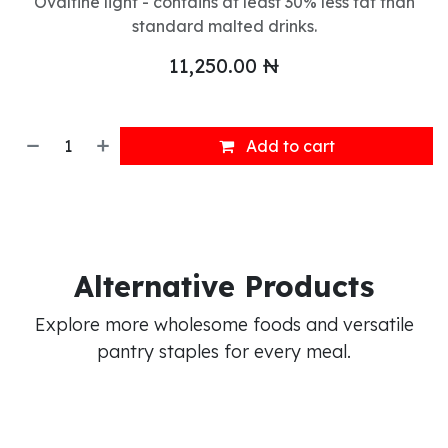
Ovaltine light - contains at least 30% less fat than
standard malted drinks.
11,250.00
₦
Add to cart
Alternative Products
Explore more wholesome foods and versatile
pantry staples for every meal.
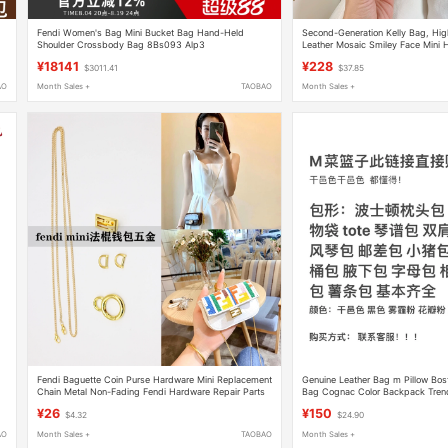
Fendi Women's Bag Mini Bucket Bag Hand-Held
Second-Generation Kelly Bag, Hi
Shoulder Crossbody Bag 8Bs093 Alp3
Leather Mosaic Smiley Face Mini
2026 Chinese Valentine's Day Gift 
¥18141
¥228
$3011.41
$37.85
AO
Month Sales +
TAOBAO
Month Sales +
Fendi Baguette Coin Purse Hardware Mini Replacement
Genuine Leather Bag m Pillow Bos
Chain Metal Non-Fading Fendi Hardware Repair Parts
Bag Cognac Color Backpack Trendy
¥26
¥150
$4.32
$24.90
AO
Month Sales +
TAOBAO
Month Sales +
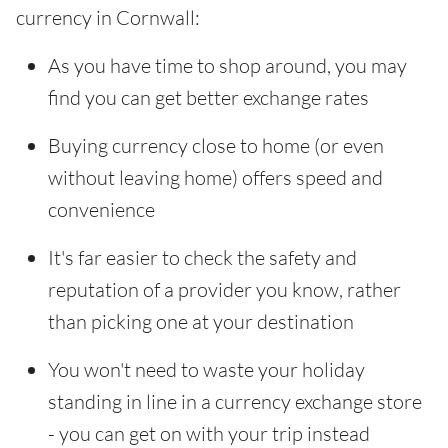
currency in Cornwall:
As you have time to shop around, you may
find you can get better exchange rates
Buying currency close to home (or even
without leaving home) offers speed and
convenience
It's far easier to check the safety and
reputation of a provider you know, rather
than picking one at your destination
You won't need to waste your holiday
standing in line in a currency exchange store
- you can get on with your trip instead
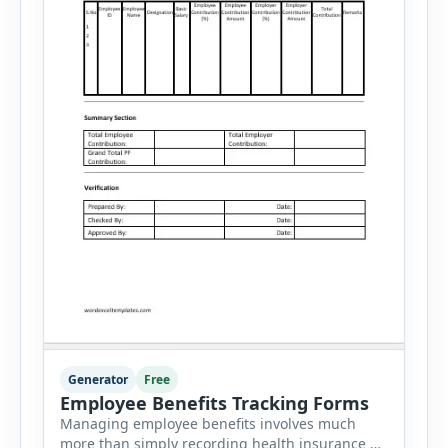
Generator
Free
Employee Benefits Tracking Forms
Managing employee benefits involves much
more than simply recording health insurance or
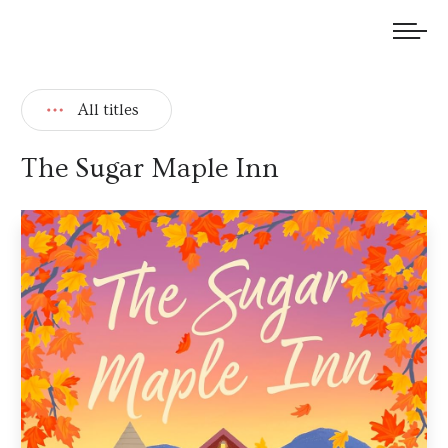
We welcome submissions and are actively seeking new talent.
All titles
The Sugar Maple Inn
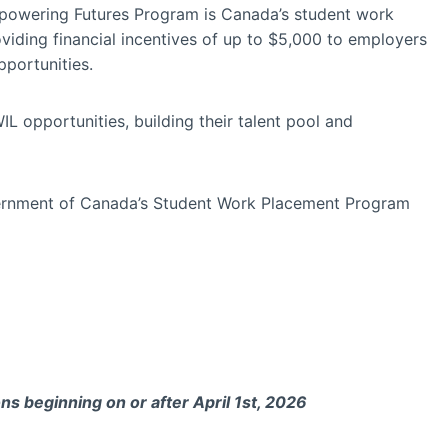
powering Futures Program is Canada’s student work
providing financial incentives of up to $5,000 to employers
portunities.
L opportunities, building their talent pool and
vernment of Canada’s Student Work Placement Program
ns beginning on or after April 1st, 2026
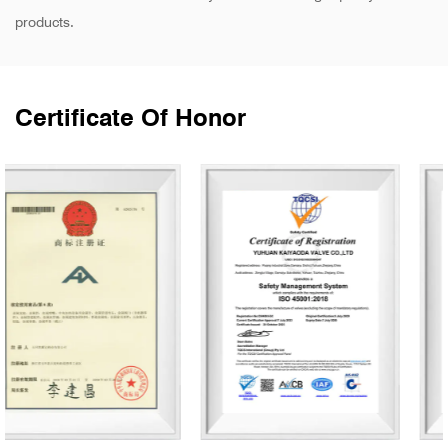
products.
Certificate Of Honor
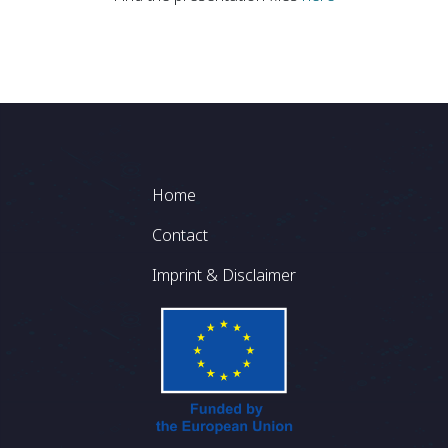
Footer
Home
Contact
Imprint & Disclaimer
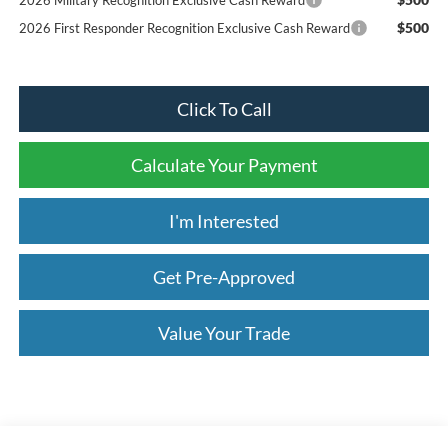
$500
2026 First Responder Recognition Exclusive Cash Reward
Click To Call
Calculate Your Payment
I'm Interested
Get Pre-Approved
Value Your Trade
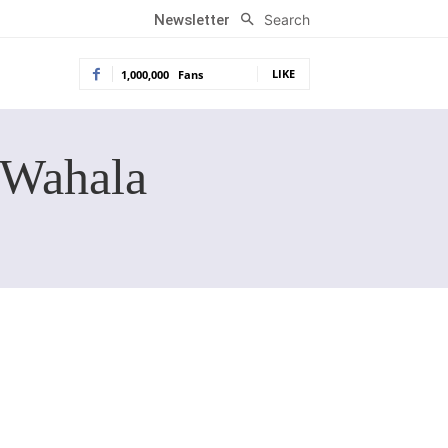
Search
Newsletter
LIKE
1,000,000
Fans
 Wahala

## WHAT NEEDS TO BE DONE
Above are the entries; copy out every line among them that contains the word "currency".

## ANSWER SPACE
currency in Cornwall:
Buying currency close to home (or even
standing in line in a currency exchange store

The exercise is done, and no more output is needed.